Table 1, Table 2, Table 3, Table 4, Table 5 and Table 6, summarize the main results obtained from the post-processing analysis of the BEAM outputs filtered for the Santa Clara County, and scaled up to the full population; it is possible to observe the number of trips, length, duration, and energy consumption per each mode and fuel type, for both the baseline and the developing scenarios (see Table 1, Table 2, Table 3 and Table 4), as well as a comparison of the two case studies to better understand the contribution of the new transportation mode (see Table 5 and Table 6).
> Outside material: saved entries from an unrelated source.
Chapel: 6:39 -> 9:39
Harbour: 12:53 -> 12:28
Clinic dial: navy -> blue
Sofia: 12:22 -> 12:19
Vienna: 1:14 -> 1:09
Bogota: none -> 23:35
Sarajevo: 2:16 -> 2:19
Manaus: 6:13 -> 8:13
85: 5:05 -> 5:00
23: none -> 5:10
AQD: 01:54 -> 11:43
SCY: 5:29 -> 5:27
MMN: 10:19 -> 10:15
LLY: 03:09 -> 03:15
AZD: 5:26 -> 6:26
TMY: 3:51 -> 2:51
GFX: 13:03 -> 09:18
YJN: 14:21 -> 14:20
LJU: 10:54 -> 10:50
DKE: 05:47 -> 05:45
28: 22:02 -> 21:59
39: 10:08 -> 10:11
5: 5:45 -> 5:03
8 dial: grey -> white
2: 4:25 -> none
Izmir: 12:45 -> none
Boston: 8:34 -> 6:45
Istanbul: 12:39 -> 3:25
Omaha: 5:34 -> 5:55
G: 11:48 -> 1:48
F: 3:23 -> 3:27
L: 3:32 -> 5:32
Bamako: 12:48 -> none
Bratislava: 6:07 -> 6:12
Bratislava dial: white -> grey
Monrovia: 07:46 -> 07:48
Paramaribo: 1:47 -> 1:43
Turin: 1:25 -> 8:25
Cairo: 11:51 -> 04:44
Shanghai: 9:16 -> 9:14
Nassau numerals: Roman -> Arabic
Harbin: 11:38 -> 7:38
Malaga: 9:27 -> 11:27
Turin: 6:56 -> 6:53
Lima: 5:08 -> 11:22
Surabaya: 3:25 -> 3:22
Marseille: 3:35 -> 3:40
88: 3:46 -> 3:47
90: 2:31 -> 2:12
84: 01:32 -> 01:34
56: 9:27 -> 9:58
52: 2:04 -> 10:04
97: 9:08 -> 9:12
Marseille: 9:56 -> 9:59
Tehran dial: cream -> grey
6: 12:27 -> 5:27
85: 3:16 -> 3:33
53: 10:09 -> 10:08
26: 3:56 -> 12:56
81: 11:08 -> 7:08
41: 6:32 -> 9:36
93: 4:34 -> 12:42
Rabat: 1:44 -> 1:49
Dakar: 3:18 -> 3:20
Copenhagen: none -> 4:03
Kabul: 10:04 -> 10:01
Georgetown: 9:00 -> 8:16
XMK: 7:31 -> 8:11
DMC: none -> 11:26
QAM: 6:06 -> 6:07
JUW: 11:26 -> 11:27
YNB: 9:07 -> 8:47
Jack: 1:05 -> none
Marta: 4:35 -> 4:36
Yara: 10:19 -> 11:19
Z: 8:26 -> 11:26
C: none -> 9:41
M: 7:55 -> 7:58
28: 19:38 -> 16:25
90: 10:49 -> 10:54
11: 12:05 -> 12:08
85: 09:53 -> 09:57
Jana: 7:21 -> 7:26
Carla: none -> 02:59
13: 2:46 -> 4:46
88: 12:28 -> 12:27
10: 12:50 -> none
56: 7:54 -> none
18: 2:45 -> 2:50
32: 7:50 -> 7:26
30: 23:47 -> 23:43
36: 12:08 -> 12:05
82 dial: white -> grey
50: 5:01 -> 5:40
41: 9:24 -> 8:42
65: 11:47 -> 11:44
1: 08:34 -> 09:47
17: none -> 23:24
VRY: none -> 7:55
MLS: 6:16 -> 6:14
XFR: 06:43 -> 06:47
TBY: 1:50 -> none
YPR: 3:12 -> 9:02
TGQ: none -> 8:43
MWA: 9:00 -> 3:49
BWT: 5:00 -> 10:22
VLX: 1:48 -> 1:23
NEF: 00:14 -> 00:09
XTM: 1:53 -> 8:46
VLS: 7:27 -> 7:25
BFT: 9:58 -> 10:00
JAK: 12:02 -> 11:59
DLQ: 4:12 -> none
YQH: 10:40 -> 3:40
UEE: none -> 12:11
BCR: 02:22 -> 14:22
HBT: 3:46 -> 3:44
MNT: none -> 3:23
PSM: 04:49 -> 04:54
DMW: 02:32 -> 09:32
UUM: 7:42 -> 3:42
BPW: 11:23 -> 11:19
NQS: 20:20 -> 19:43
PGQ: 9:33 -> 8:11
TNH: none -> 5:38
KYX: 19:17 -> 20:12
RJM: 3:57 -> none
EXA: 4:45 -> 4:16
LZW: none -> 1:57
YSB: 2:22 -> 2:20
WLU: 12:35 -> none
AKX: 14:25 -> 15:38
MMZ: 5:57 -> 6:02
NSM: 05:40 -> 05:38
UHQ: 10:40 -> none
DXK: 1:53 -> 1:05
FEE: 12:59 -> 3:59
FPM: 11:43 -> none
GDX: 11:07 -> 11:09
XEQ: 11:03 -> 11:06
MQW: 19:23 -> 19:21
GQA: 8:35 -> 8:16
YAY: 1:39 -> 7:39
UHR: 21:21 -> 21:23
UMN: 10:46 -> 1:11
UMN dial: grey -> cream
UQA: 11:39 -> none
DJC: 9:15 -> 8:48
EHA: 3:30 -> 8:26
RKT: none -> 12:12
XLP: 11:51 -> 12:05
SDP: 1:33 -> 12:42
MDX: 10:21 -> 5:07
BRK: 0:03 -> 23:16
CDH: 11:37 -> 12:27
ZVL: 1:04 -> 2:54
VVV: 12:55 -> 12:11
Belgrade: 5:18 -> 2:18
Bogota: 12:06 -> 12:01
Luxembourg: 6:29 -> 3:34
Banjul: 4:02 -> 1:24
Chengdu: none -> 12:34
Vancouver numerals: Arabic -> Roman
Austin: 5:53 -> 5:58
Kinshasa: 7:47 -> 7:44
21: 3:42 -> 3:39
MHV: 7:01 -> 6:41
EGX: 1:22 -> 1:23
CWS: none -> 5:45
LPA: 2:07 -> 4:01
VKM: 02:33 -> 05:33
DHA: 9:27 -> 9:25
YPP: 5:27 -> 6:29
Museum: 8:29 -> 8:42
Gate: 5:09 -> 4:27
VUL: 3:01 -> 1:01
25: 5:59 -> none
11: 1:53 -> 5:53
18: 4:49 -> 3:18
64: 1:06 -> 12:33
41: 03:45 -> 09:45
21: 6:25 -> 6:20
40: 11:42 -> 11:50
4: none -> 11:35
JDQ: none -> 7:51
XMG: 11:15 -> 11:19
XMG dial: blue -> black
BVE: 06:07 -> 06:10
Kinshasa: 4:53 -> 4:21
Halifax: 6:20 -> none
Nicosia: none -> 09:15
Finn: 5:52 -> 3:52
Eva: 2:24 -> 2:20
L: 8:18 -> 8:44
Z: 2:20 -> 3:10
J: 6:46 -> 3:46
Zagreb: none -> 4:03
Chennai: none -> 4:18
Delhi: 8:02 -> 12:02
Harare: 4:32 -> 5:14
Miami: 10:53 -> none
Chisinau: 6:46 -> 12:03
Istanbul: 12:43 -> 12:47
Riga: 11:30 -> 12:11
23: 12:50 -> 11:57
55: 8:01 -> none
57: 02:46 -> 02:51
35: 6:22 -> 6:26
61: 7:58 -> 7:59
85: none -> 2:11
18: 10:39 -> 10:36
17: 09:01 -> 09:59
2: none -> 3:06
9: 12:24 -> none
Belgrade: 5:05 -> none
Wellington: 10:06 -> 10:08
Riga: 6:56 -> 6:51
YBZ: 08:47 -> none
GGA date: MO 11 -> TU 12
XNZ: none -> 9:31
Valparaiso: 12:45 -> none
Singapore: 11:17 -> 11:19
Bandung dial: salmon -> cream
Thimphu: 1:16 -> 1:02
From Table 5, it is clear that the automated shuttles mainly replaced ride-hail trips, but also some walking trips—in particular, the ride-hail to transit trips reduced by 70%, while the overall ride-hail plus automated shuttles to transit increased by 46%, demonstrating an increasing accessibility of transit due to the automated shuttles.
The average travel length of the 11,000 legs with this new mode of transport is less than 6 km and takes an average of 9 min, due to the fact that vehicles are bounded to the catchment areas (see Table 2), while the ride hail average travel length is 25 km in the baseline (see Table 1), and goes to 27 km in the developing scenarios, where some shorter trips have been replaced by the automated vehicles (see Table 2). On the other hand, the average travel length of trips using the automated shuttles as a first- and last-mile connection is about 29 km and takes an average of 36 minutes, while it goes to 39 km and 51 min when the first- and last-mile connection is realized with a ride-hail vehicle.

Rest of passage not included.